Toni Moral, CEO en Futboleras
Durante años, cuando hablábamos de transición energética, la conversación se centraba principalmente en sustituir unas fuentes de energía por otras.
Hoy el reto es bastante más complejo, porque necesitamos cambiar cómo producimos, sí, pero también cómo distribuimos y consumimos la electricidad que generamos.
El debate abierto en torno a los centros de datos es un buen ejemplo. El Gobierno plantea que las nuevas instalaciones cubran al menos el 80% de su consumo con nuevas fuentes renovables y cumplan determinados estándares de eficiencia energética e hídrica.
Más allá del debate regulatorio que pueda generar esta medida, nos obliga a plantearnos cómo responder a la creciente demanda eléctrica sin trasladar toda la presión al sistema eléctrico.
La digitalización y el desarrollo de la inteligencia artificial están generando nuevas necesidades energéticas que seguirán creciendo durante los próximos años. Estás vendrán acompañadas de la electrificación del transporte, la climatización de los edificios y la transformación de la industria van a añadir progresivamente más demanda sobre un sistema eléctrico que ya debe afrontar importantes desafíos.
Ante este escenario, existe la tentación evidente de construir más capacidad de generación y ampliar las redes para responder a una demanda cada vez mayor. Pero sería un error pensar que el futuro energético consiste únicamente en generar más electricidad y llevarla hasta donde se necesita. También tenemos que conseguir que una parte cada vez mayor de esa energía se produzca allí donde se consume.
Aquí la fotovoltaica deja de ser únicamente una tecnología para reducir la factura de hogares y empresas y adquiere una dimensión mucho mayor dentro del sistema energético. Cada instalación de autoconsumo permite generar electricidad en el propio punto de consumo, reduciendo la necesidad de transportar esa energía desde grandes centros de generación y contribuyendo a aliviar la presión sobre las redes.
España necesita seguir desarrollando grandes proyectos renovables, pero también aprovechar millones de superficies disponibles en tejados, cubiertas industriales, aparcamientos y otros espacios ya construidos. La energía que se produce cerca del lugar donde se necesita tiene un valor añadido, evita parte de las pérdidas y de las infraestructuras necesarias para transportarla.

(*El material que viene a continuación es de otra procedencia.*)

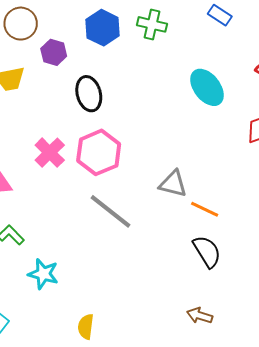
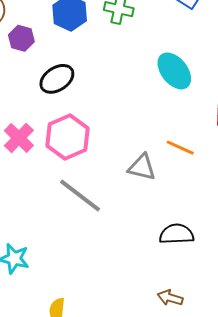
black ellipse: (89, 94) -> (57, 79), turned 72
orange line: (205, 209) -> (180, 148), moved
black semicircle: (207, 251) -> (177, 234), turned -60

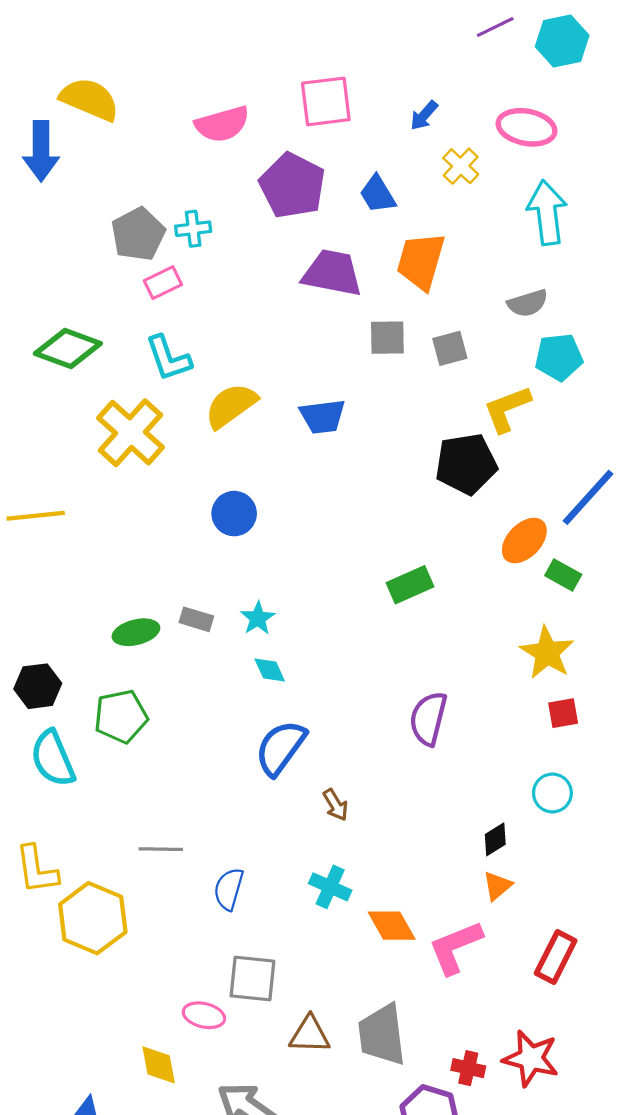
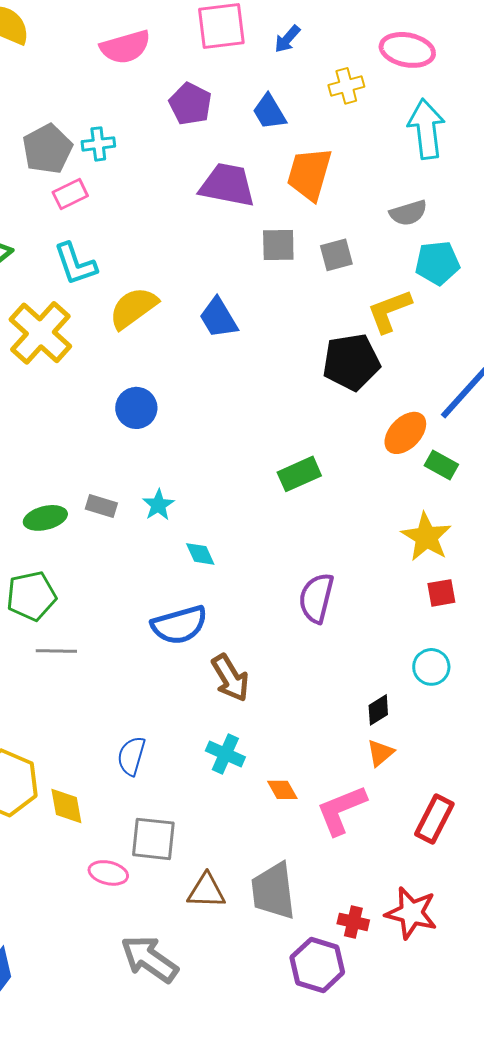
blue arrow: (424, 115) -> (287, 39), moved
yellow cross: (461, 166) -> (346, 86), turned 32
purple pentagon: (292, 186) -> (190, 104), size x0.7
blue trapezoid: (323, 416) -> (218, 318), turned 66
cyan diamond: (270, 670) -> (200, 554), moved
blue semicircle: (281, 748) -> (179, 625), turned -142
brown arrow: (336, 805) -> (230, 678), size x1.6
gray line: (161, 849) -> (56, 651), moved
orange diamond: (392, 926) -> (282, 790), size x0.7
yellow diamond: (159, 1065) -> (66, 806), moved

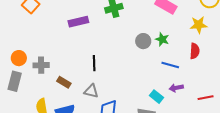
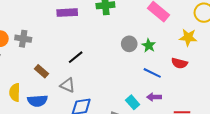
red semicircle: (195, 51) -> (179, 63), turned 91
black line: (94, 63) -> (76, 57), turned 42
gray cross: (41, 65) -> (23, 39), moved

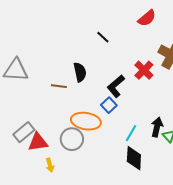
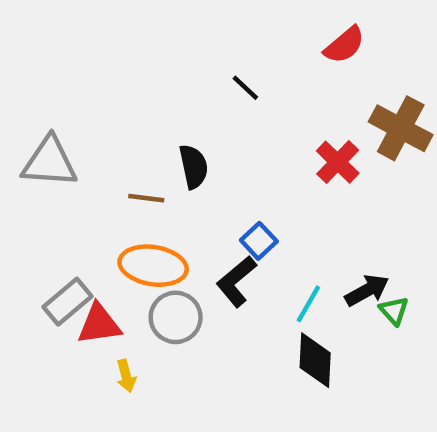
black L-shape: (116, 86) -> (236, 281), moved
orange ellipse: (86, 121) -> (153, 266), moved
black arrow: (157, 127) -> (367, 290), turned 48

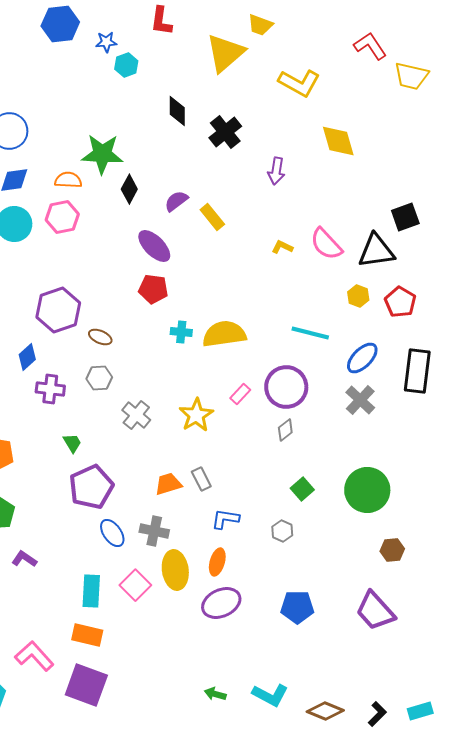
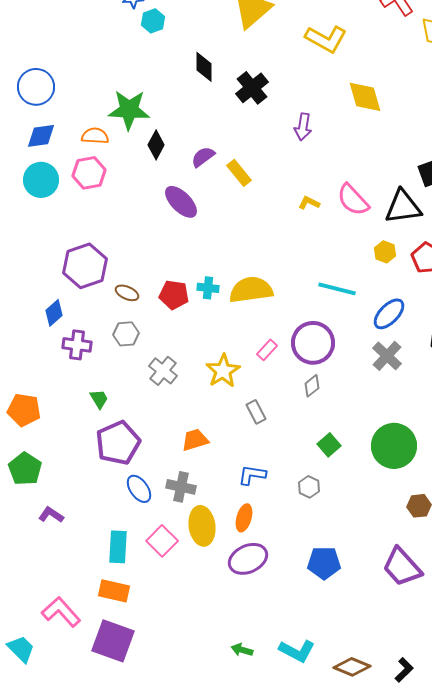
red pentagon: (153, 289) -> (174, 295), moved
gray rectangle: (201, 479) -> (256, 412), moved

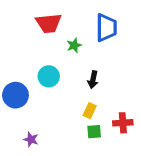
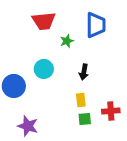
yellow rectangle: (90, 111) -> (81, 100), turned -32
purple star: (31, 139) -> (28, 126), size x1.5

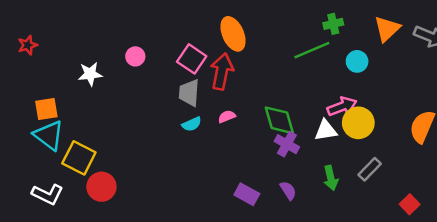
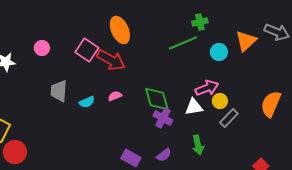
orange triangle: (387, 29) -> (246, 41), moved
red arrow: (222, 71) -> (111, 60), turned 108
gray trapezoid: (189, 93) -> (59, 91), moved
yellow circle: (358, 123) -> (220, 101), size x0.6
gray rectangle: (370, 169) -> (229, 118), moved
purple semicircle: (288, 190) -> (164, 155), turned 84

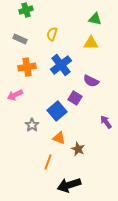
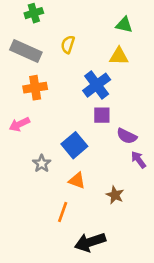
gray rectangle: (20, 39) -> (26, 51), size x1.6
blue cross: (61, 65) -> (97, 85), moved
purple semicircle: (91, 81) -> (127, 136), moved
purple square: (75, 98) -> (102, 115), moved, turned -32
brown star: (78, 149) -> (115, 195), moved

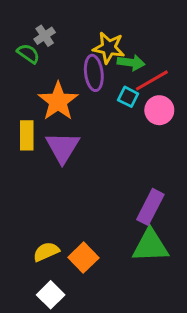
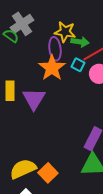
gray cross: (45, 36) -> (22, 24), size x1.6
orange star: (58, 101) -> (52, 68), moved
yellow semicircle: (46, 252) -> (23, 169), size x1.5

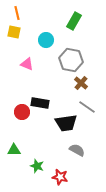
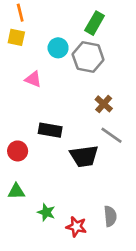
gray hexagon: (71, 60) -> (88, 57), moved
red circle: (22, 112) -> (18, 151), moved
gray semicircle: (77, 150) -> (110, 216), moved, turned 56

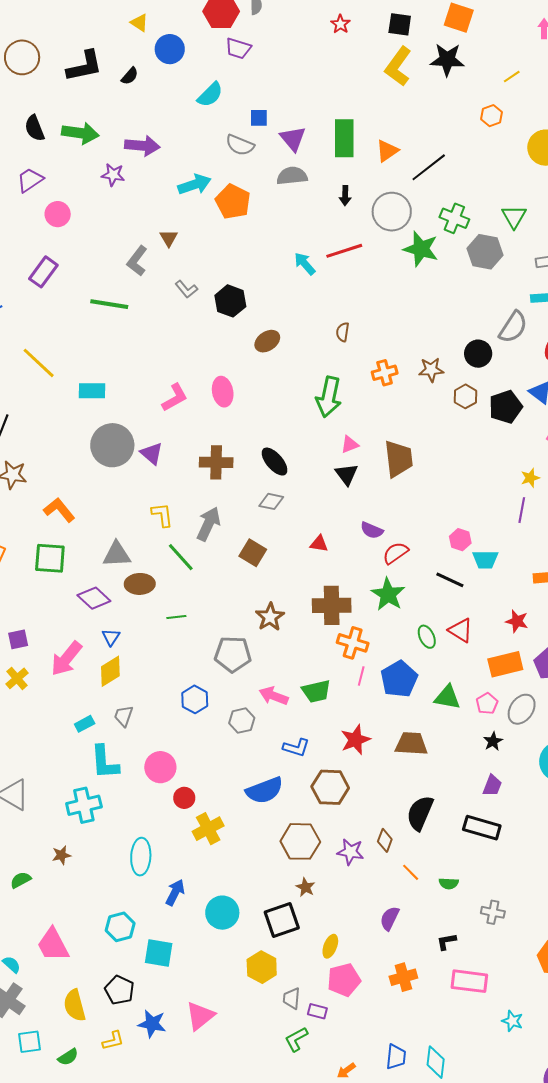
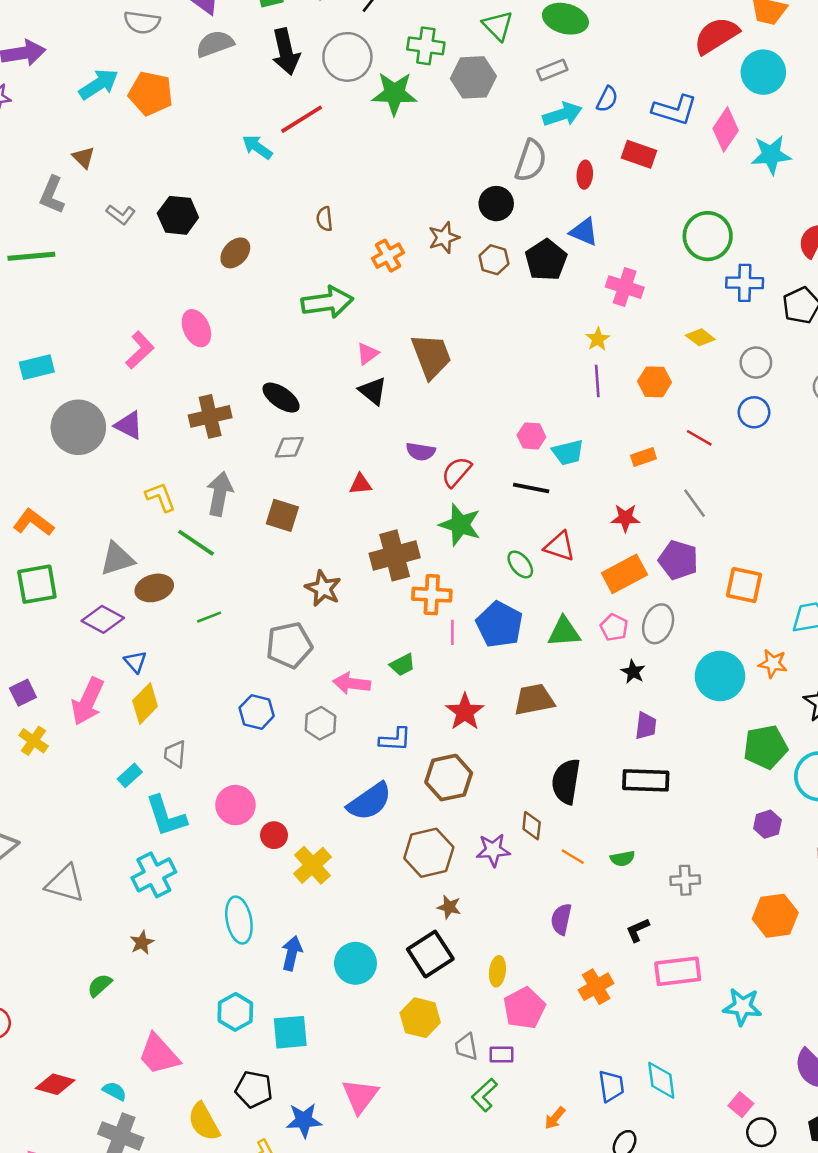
black arrow: (345, 196) -> (286, 52), size x1.8
green arrow: (329, 397) -> (327, 302), turned -96
green trapezoid: (316, 691) -> (402, 665), size x0.7
cyan star: (512, 1021) -> (742, 1007), size x1.4

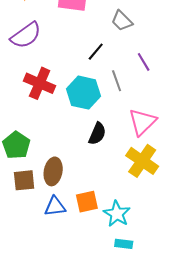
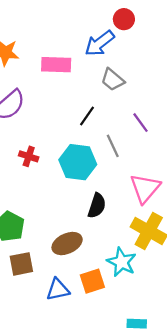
red cross: (40, 83) -> (29, 156), size x0.6
brown ellipse: (53, 171) -> (67, 244), moved, turned 60
cyan star: (117, 214) -> (122, 262), moved

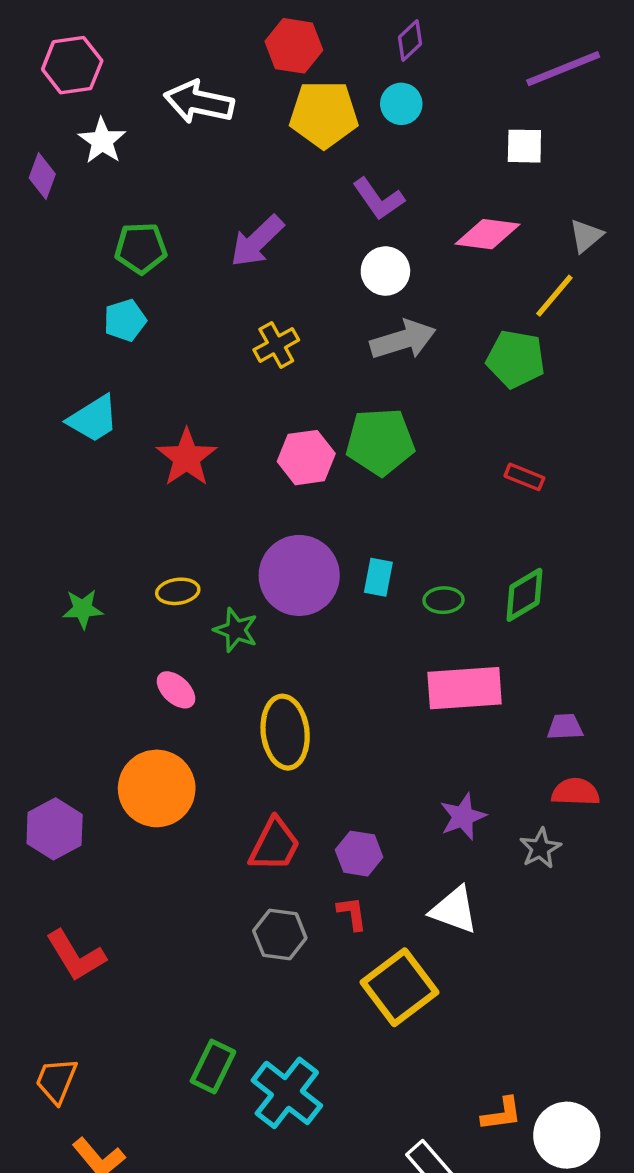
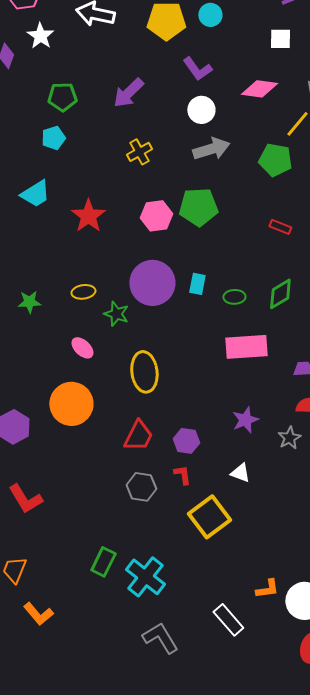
white triangle: (454, 910) -> (240, 473), size x0.7

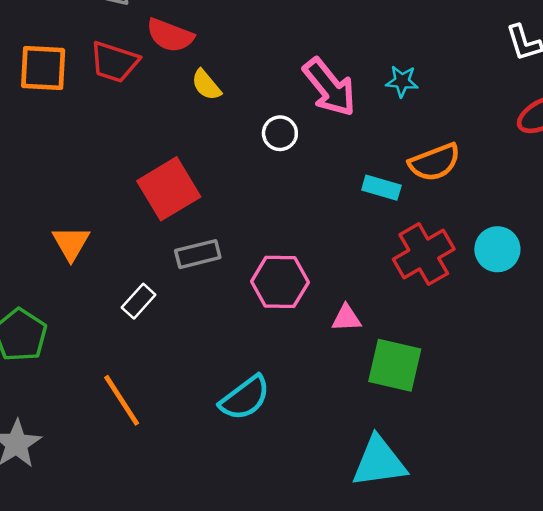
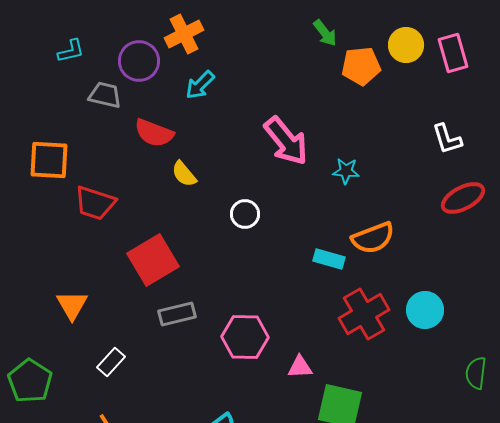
red trapezoid: (114, 62) -> (95, 203), moved
pink arrow: (329, 87) -> (286, 141), moved
white rectangle: (139, 301) -> (111, 362), moved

Además, el autoconsumo puede evolucionar mucho más allá de producir electricidad durante las horas de sol. La incorporación de baterías permite almacenar los excedentes y utilizarlos cuando la generación fotovoltaica disminuye. Y una gestión inteligente de la demanda permite decidir cuándo consumir, cuándo almacenar y cuándo utilizar la energía disponible.
Esto cambia la relación entre el consumidor y el sistema eléctrico, que tradicionalmente se entendía como un flujo unidireccional en el que las grandes centrales producen y los consumidores reciben. La generación distribuida, el almacenamiento y la digitalización permiten construir un modelo mucho más flexible, en el que hogares y empresas también pueden contribuir activamente al equilibrio del sistema.
La oportunidad para España es especialmente relevante. Contamos con uno de los mayores recursos solares de Europa y con una capacidad renovable que ya es una de las grandes fortalezas de nuestro sistema energético. El siguiente paso no debería ser simplemente instalar más megavatios, sino conseguir que esa energía renovable esté cada vez más integrada en los lugares donde existe demanda.
Los centros de datos nos están obligando a mirar de cara una realidad que ya afecta a todos: vamos a necesitar mucha más electricidad. La respuesta no puede ser únicamente aumentar la oferta. Tenemos que construir un sistema capaz de generar energía renovable de forma distribuida, almacenarla y utilizarla de manera más eficiente.
La fotovoltaica no va a resolver por sí sola todos los retos de la electrificación. Pero sí puede convertirse en una de las piezas fundamentales para conseguir que ese crecimiento sea compatible con una red más eficiente, flexible y preparada para el futuro.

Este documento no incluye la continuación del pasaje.